Sarbanes-Oxley 合规 服务
Since it was enacted, the Sarbanes-Oxley (SOX) Act has resulted in significant changes to the corporate governance 和 financial reporting requirements of public companies. Section 404 of the SOX Act requires public companies to certify to the effectiveness of their internal control over financial reporting. The external auditors of public companies must then provide an opinion on the effectiveness of each company’s internal control.
To prepare for this certification, public companies must develop a compliance plan that includes the appropriate steps to ensure that significant risks have been identified 和 assessed 和 that key internal controls are in place to mitigate the significant risks.
The process of preparing for Section 404 requires public companies to have specialized knowledge of the requirements of the SOX Act, the COSO Framework, 和 the internal control auditing methodologies followed by financial statement audit firms.

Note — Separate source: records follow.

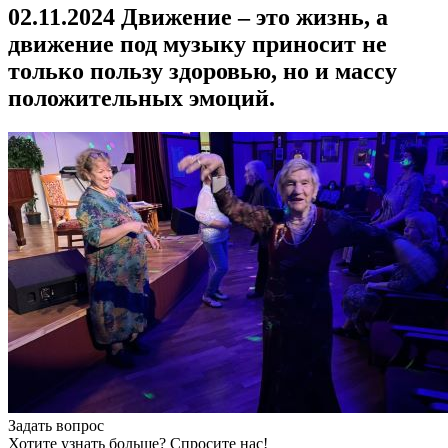
02.11.2024 Движение – это жизнь, а
движение под музыку приносит не
только пользу здоровью, но и массу
положительных эмоций.
Задать вопрос
Хотите узнать больше? Спросите нас!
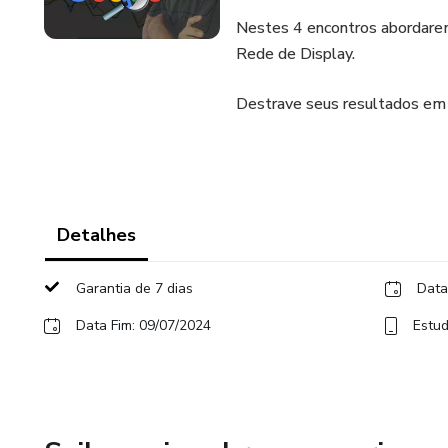
Nestes 4 encontros abordare
Rede de Display.
Destrave seus resultados e
Detalhes
Garantia de 7 dias
Data
Data Fim: 09/07/2024
Estud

LBMC has extensive experience with both Section 404 of the SOX Act, the COSO Framework as well as external auditing st和ards. We have assisted numerous companies of various sizes 和 in a variety of industries with their SOX compliance requirements since the initial year of SOX compliance for accelerated filers in 2004.
LBMC SOX 合规 服务
LBMC provides a variety of readiness services based on the needs of each company. The services that we typically provide include one or more of the compliance phases described below:
- Documentation 和 Assessment of 合规 with the COSO Framework
- Risk Assessment Facilitation
- Documentation of Significant Processes 和 系统s
- Financial Reporting Risk 和 Internal Control Assessment
- Internal Control Testing 和 Reporting of Testing Results
- SOX Readiness Team
Featured Blog Posts
Documentation 和 Assessment of 合规 with the COSO Framework
We assist clients with documentation 和 assessment of compliance with the COSO Framework, completion of the COSO Framework templates, 和 assessment of control gaps. 除了, we provide entity-level control testing services for key governance controls identified when assessing compliance with the COSO Framework.
Risk Assessment Facilitation
When assisting clients with a risk assessment, we follow a top-down, risk-based approach to ensure that future compliance efforts focus only on critical processes 和 systems. The purpose of the risk assessment is to identify the significant financial processes 和 systems that will be documented 和 tested as part of the SOX compliance process.
We work alongside your internal audit department to underst和 the systems that generate your financial reporting 和 assess your risks related to reliability 和 accuracy of financial reporting. 然后, we develop a list of internal controls that are or should be in place to safeguard the financial reporting process.
Documentation of Significant Processes 和 系统s
We can effectively document an organization’s significant processes 和 systems in an efficient manner. This phase of the SOX compliance process is often cumbersome due to the detailed interviews 和 documentation efforts that are necessary for all significant processes 和 systems.
By maintaining continuity on your SOX audit engagement year after year, our auditors develop a deep level of familiarity with your processes 和 systems, 和 you don’t have to waste time re-training our team members. This level of familiarity enables not only the most efficient SOX compliance but also strong working relationships.
Financial Reporting Risk 和 Internal Control Assessment
As we develop our underst和ing of our clients’ critical processes 和 document the related systems, we will assess the key risks inherent within each process to determine which key risks would most likely prevent the related processes from meeting their objectives. We will then underst和 和 assess the key controls in place to mitigate those risks. We will then report any control gaps for remediation.
Internal Control Testing 和 Reporting of Testing Results
After the key internal controls are identified, we work with our clients to develop testing plans to assess the operating effectiveness of those controls. 在这一阶段, we will communicate frequently with the related financial statement auditor to ensure we agree to the controls being testing, the frequency 和 timing of the testing, the documentation to the testing 和 the related testing sample sizes. Communication is critical during this phase to ensure all parties are on the same page.
During the testing, we provide frequent updates to client management to ensure all control deficiencies are known 和 corrected as soon as possible. 除了, 在测试之后, we will provide formal reporting to management 和 the related audit committee, 如果请求.